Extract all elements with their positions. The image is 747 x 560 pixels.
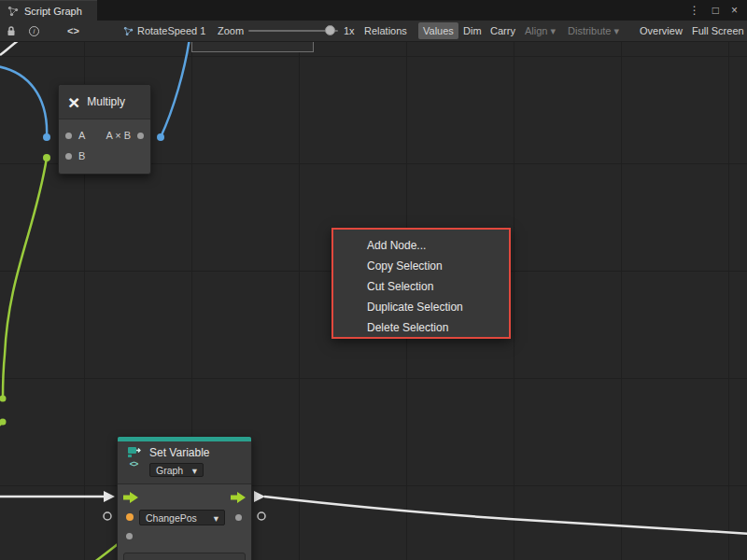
multiply-icon: × [68,92,79,112]
port-dot-green-b[interactable] [43,154,50,161]
info-icon[interactable]: i [29,21,39,41]
graph-ref-label: RotateSpeed 1 [137,25,205,36]
menu-item-copy-selection[interactable]: Copy Selection [333,256,509,276]
value-output-port[interactable] [235,514,242,521]
scope-value: Graph [156,465,183,476]
port-dot-blue-out[interactable] [157,133,164,141]
wire-green-end-dot-1[interactable] [0,396,7,402]
value-port-ring-left[interactable] [104,512,111,520]
carry-button[interactable]: Carry [486,21,520,41]
wire-green-left[interactable] [3,158,47,399]
secondary-input-port[interactable] [126,533,133,539]
script-graph-icon [7,6,19,17]
tab-script-graph[interactable]: Script Graph [0,0,97,21]
wire-green-end-dot-2[interactable] [0,419,7,426]
window-maximize-icon[interactable]: □ [712,4,719,17]
flow-arrowhead-in[interactable] [104,491,115,502]
multiply-header[interactable]: × Multiply [59,85,150,119]
window-close-icon[interactable]: × [731,4,738,17]
window-menu-icon[interactable]: ⋮ [689,4,700,17]
variable-name-dropdown[interactable]: ChangePos ▾ [139,510,225,525]
wire-blue-input[interactable] [0,66,47,137]
zoom-slider-thumb[interactable] [325,25,335,35]
menu-item-duplicate-selection[interactable]: Duplicate Selection [333,297,509,317]
input-port-b[interactable] [65,153,72,160]
node-multiply[interactable]: × Multiply A A × B B [58,84,151,175]
flow-arrowhead-out[interactable] [254,491,265,502]
multiply-row-b: B [59,146,150,166]
port-a-label: A [78,130,85,141]
dim-button[interactable]: Dim [458,21,486,41]
zoom-label: Zoom [218,21,244,41]
set-variable-icon: <> [125,446,142,477]
fullscreen-button[interactable]: Full Screen [687,21,747,41]
overview-button[interactable]: Overview [635,21,687,41]
distribute-dropdown[interactable]: Distribute ▾ [563,21,624,41]
wire-blue-output[interactable] [161,42,190,137]
relations-button[interactable]: Relations [359,21,412,41]
wire-white-top-left[interactable] [0,42,19,55]
flow-input-arrow[interactable] [123,492,138,503]
variable-flag-icon [127,446,141,458]
zoom-value: 1x [344,21,355,41]
window-titlebar: Script Graph ⋮ □ × [0,0,747,21]
lock-icon[interactable] [7,21,16,41]
code-icon[interactable]: <> [67,21,79,41]
align-dropdown[interactable]: Align ▾ [520,21,560,41]
zoom-slider[interactable] [248,21,338,41]
menu-item-delete-selection[interactable]: Delete Selection [333,317,509,338]
graph-canvas[interactable]: × Multiply A A × B B [0,42,747,560]
port-out-label: A × B [106,130,131,141]
window-controls: ⋮ □ × [689,0,747,21]
graph-ref-icon [123,26,134,36]
port-b-label: B [78,150,85,161]
set-variable-footer-panel [123,553,246,560]
chevron-down-icon: ▾ [214,512,218,524]
output-port-axb[interactable] [137,133,144,139]
unity-script-graph-window: Script Graph ⋮ □ × i <> RotateSpee [0,0,747,560]
port-dot-blue-a[interactable] [43,133,50,141]
wire-white-flow-out[interactable] [264,497,747,534]
flow-output-arrow[interactable] [231,492,246,503]
input-port-a[interactable] [65,133,72,139]
node-set-variable[interactable]: <> Set Variable Graph ▾ ChangePos [117,436,252,560]
graph-reference-button[interactable]: RotateSpeed 1 [123,21,205,41]
hidden-node-edge [191,42,314,52]
context-menu: Add Node... Copy Selection Cut Selection… [331,228,511,339]
graph-toolbar: i <> RotateSpeed 1 Zoom 1x Relations Val… [0,21,747,42]
value-input-port[interactable] [126,513,134,521]
variable-scope-dropdown[interactable]: Graph ▾ [149,463,204,477]
variable-name: ChangePos [146,512,197,524]
variable-code-icon: <> [130,459,138,469]
multiply-row-a: A A × B [59,125,150,146]
set-variable-header[interactable]: <> Set Variable Graph ▾ [118,441,251,484]
set-variable-title: Set Variable [149,446,209,459]
tab-title: Script Graph [24,6,82,17]
multiply-body: A A × B B [59,119,150,174]
menu-item-cut-selection[interactable]: Cut Selection [333,276,509,297]
values-button[interactable]: Values [418,22,458,39]
chevron-down-icon: ▾ [192,465,197,476]
menu-item-add-node[interactable]: Add Node... [333,235,509,256]
value-port-ring-right[interactable] [258,512,265,520]
multiply-title: Multiply [87,95,125,108]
┄┄┄┄┄┄┄┄┄┄┄┄┄┄┄┄┄┄┄┄
▶ _Try it_
Please go through the data above and copy each line that has the word "name".

▶ _Completed exercise_
variable-name-dropdown[interactable]: ChangePos ▾ [139,510,225,525]
variable-name: ChangePos [146,512,197,524]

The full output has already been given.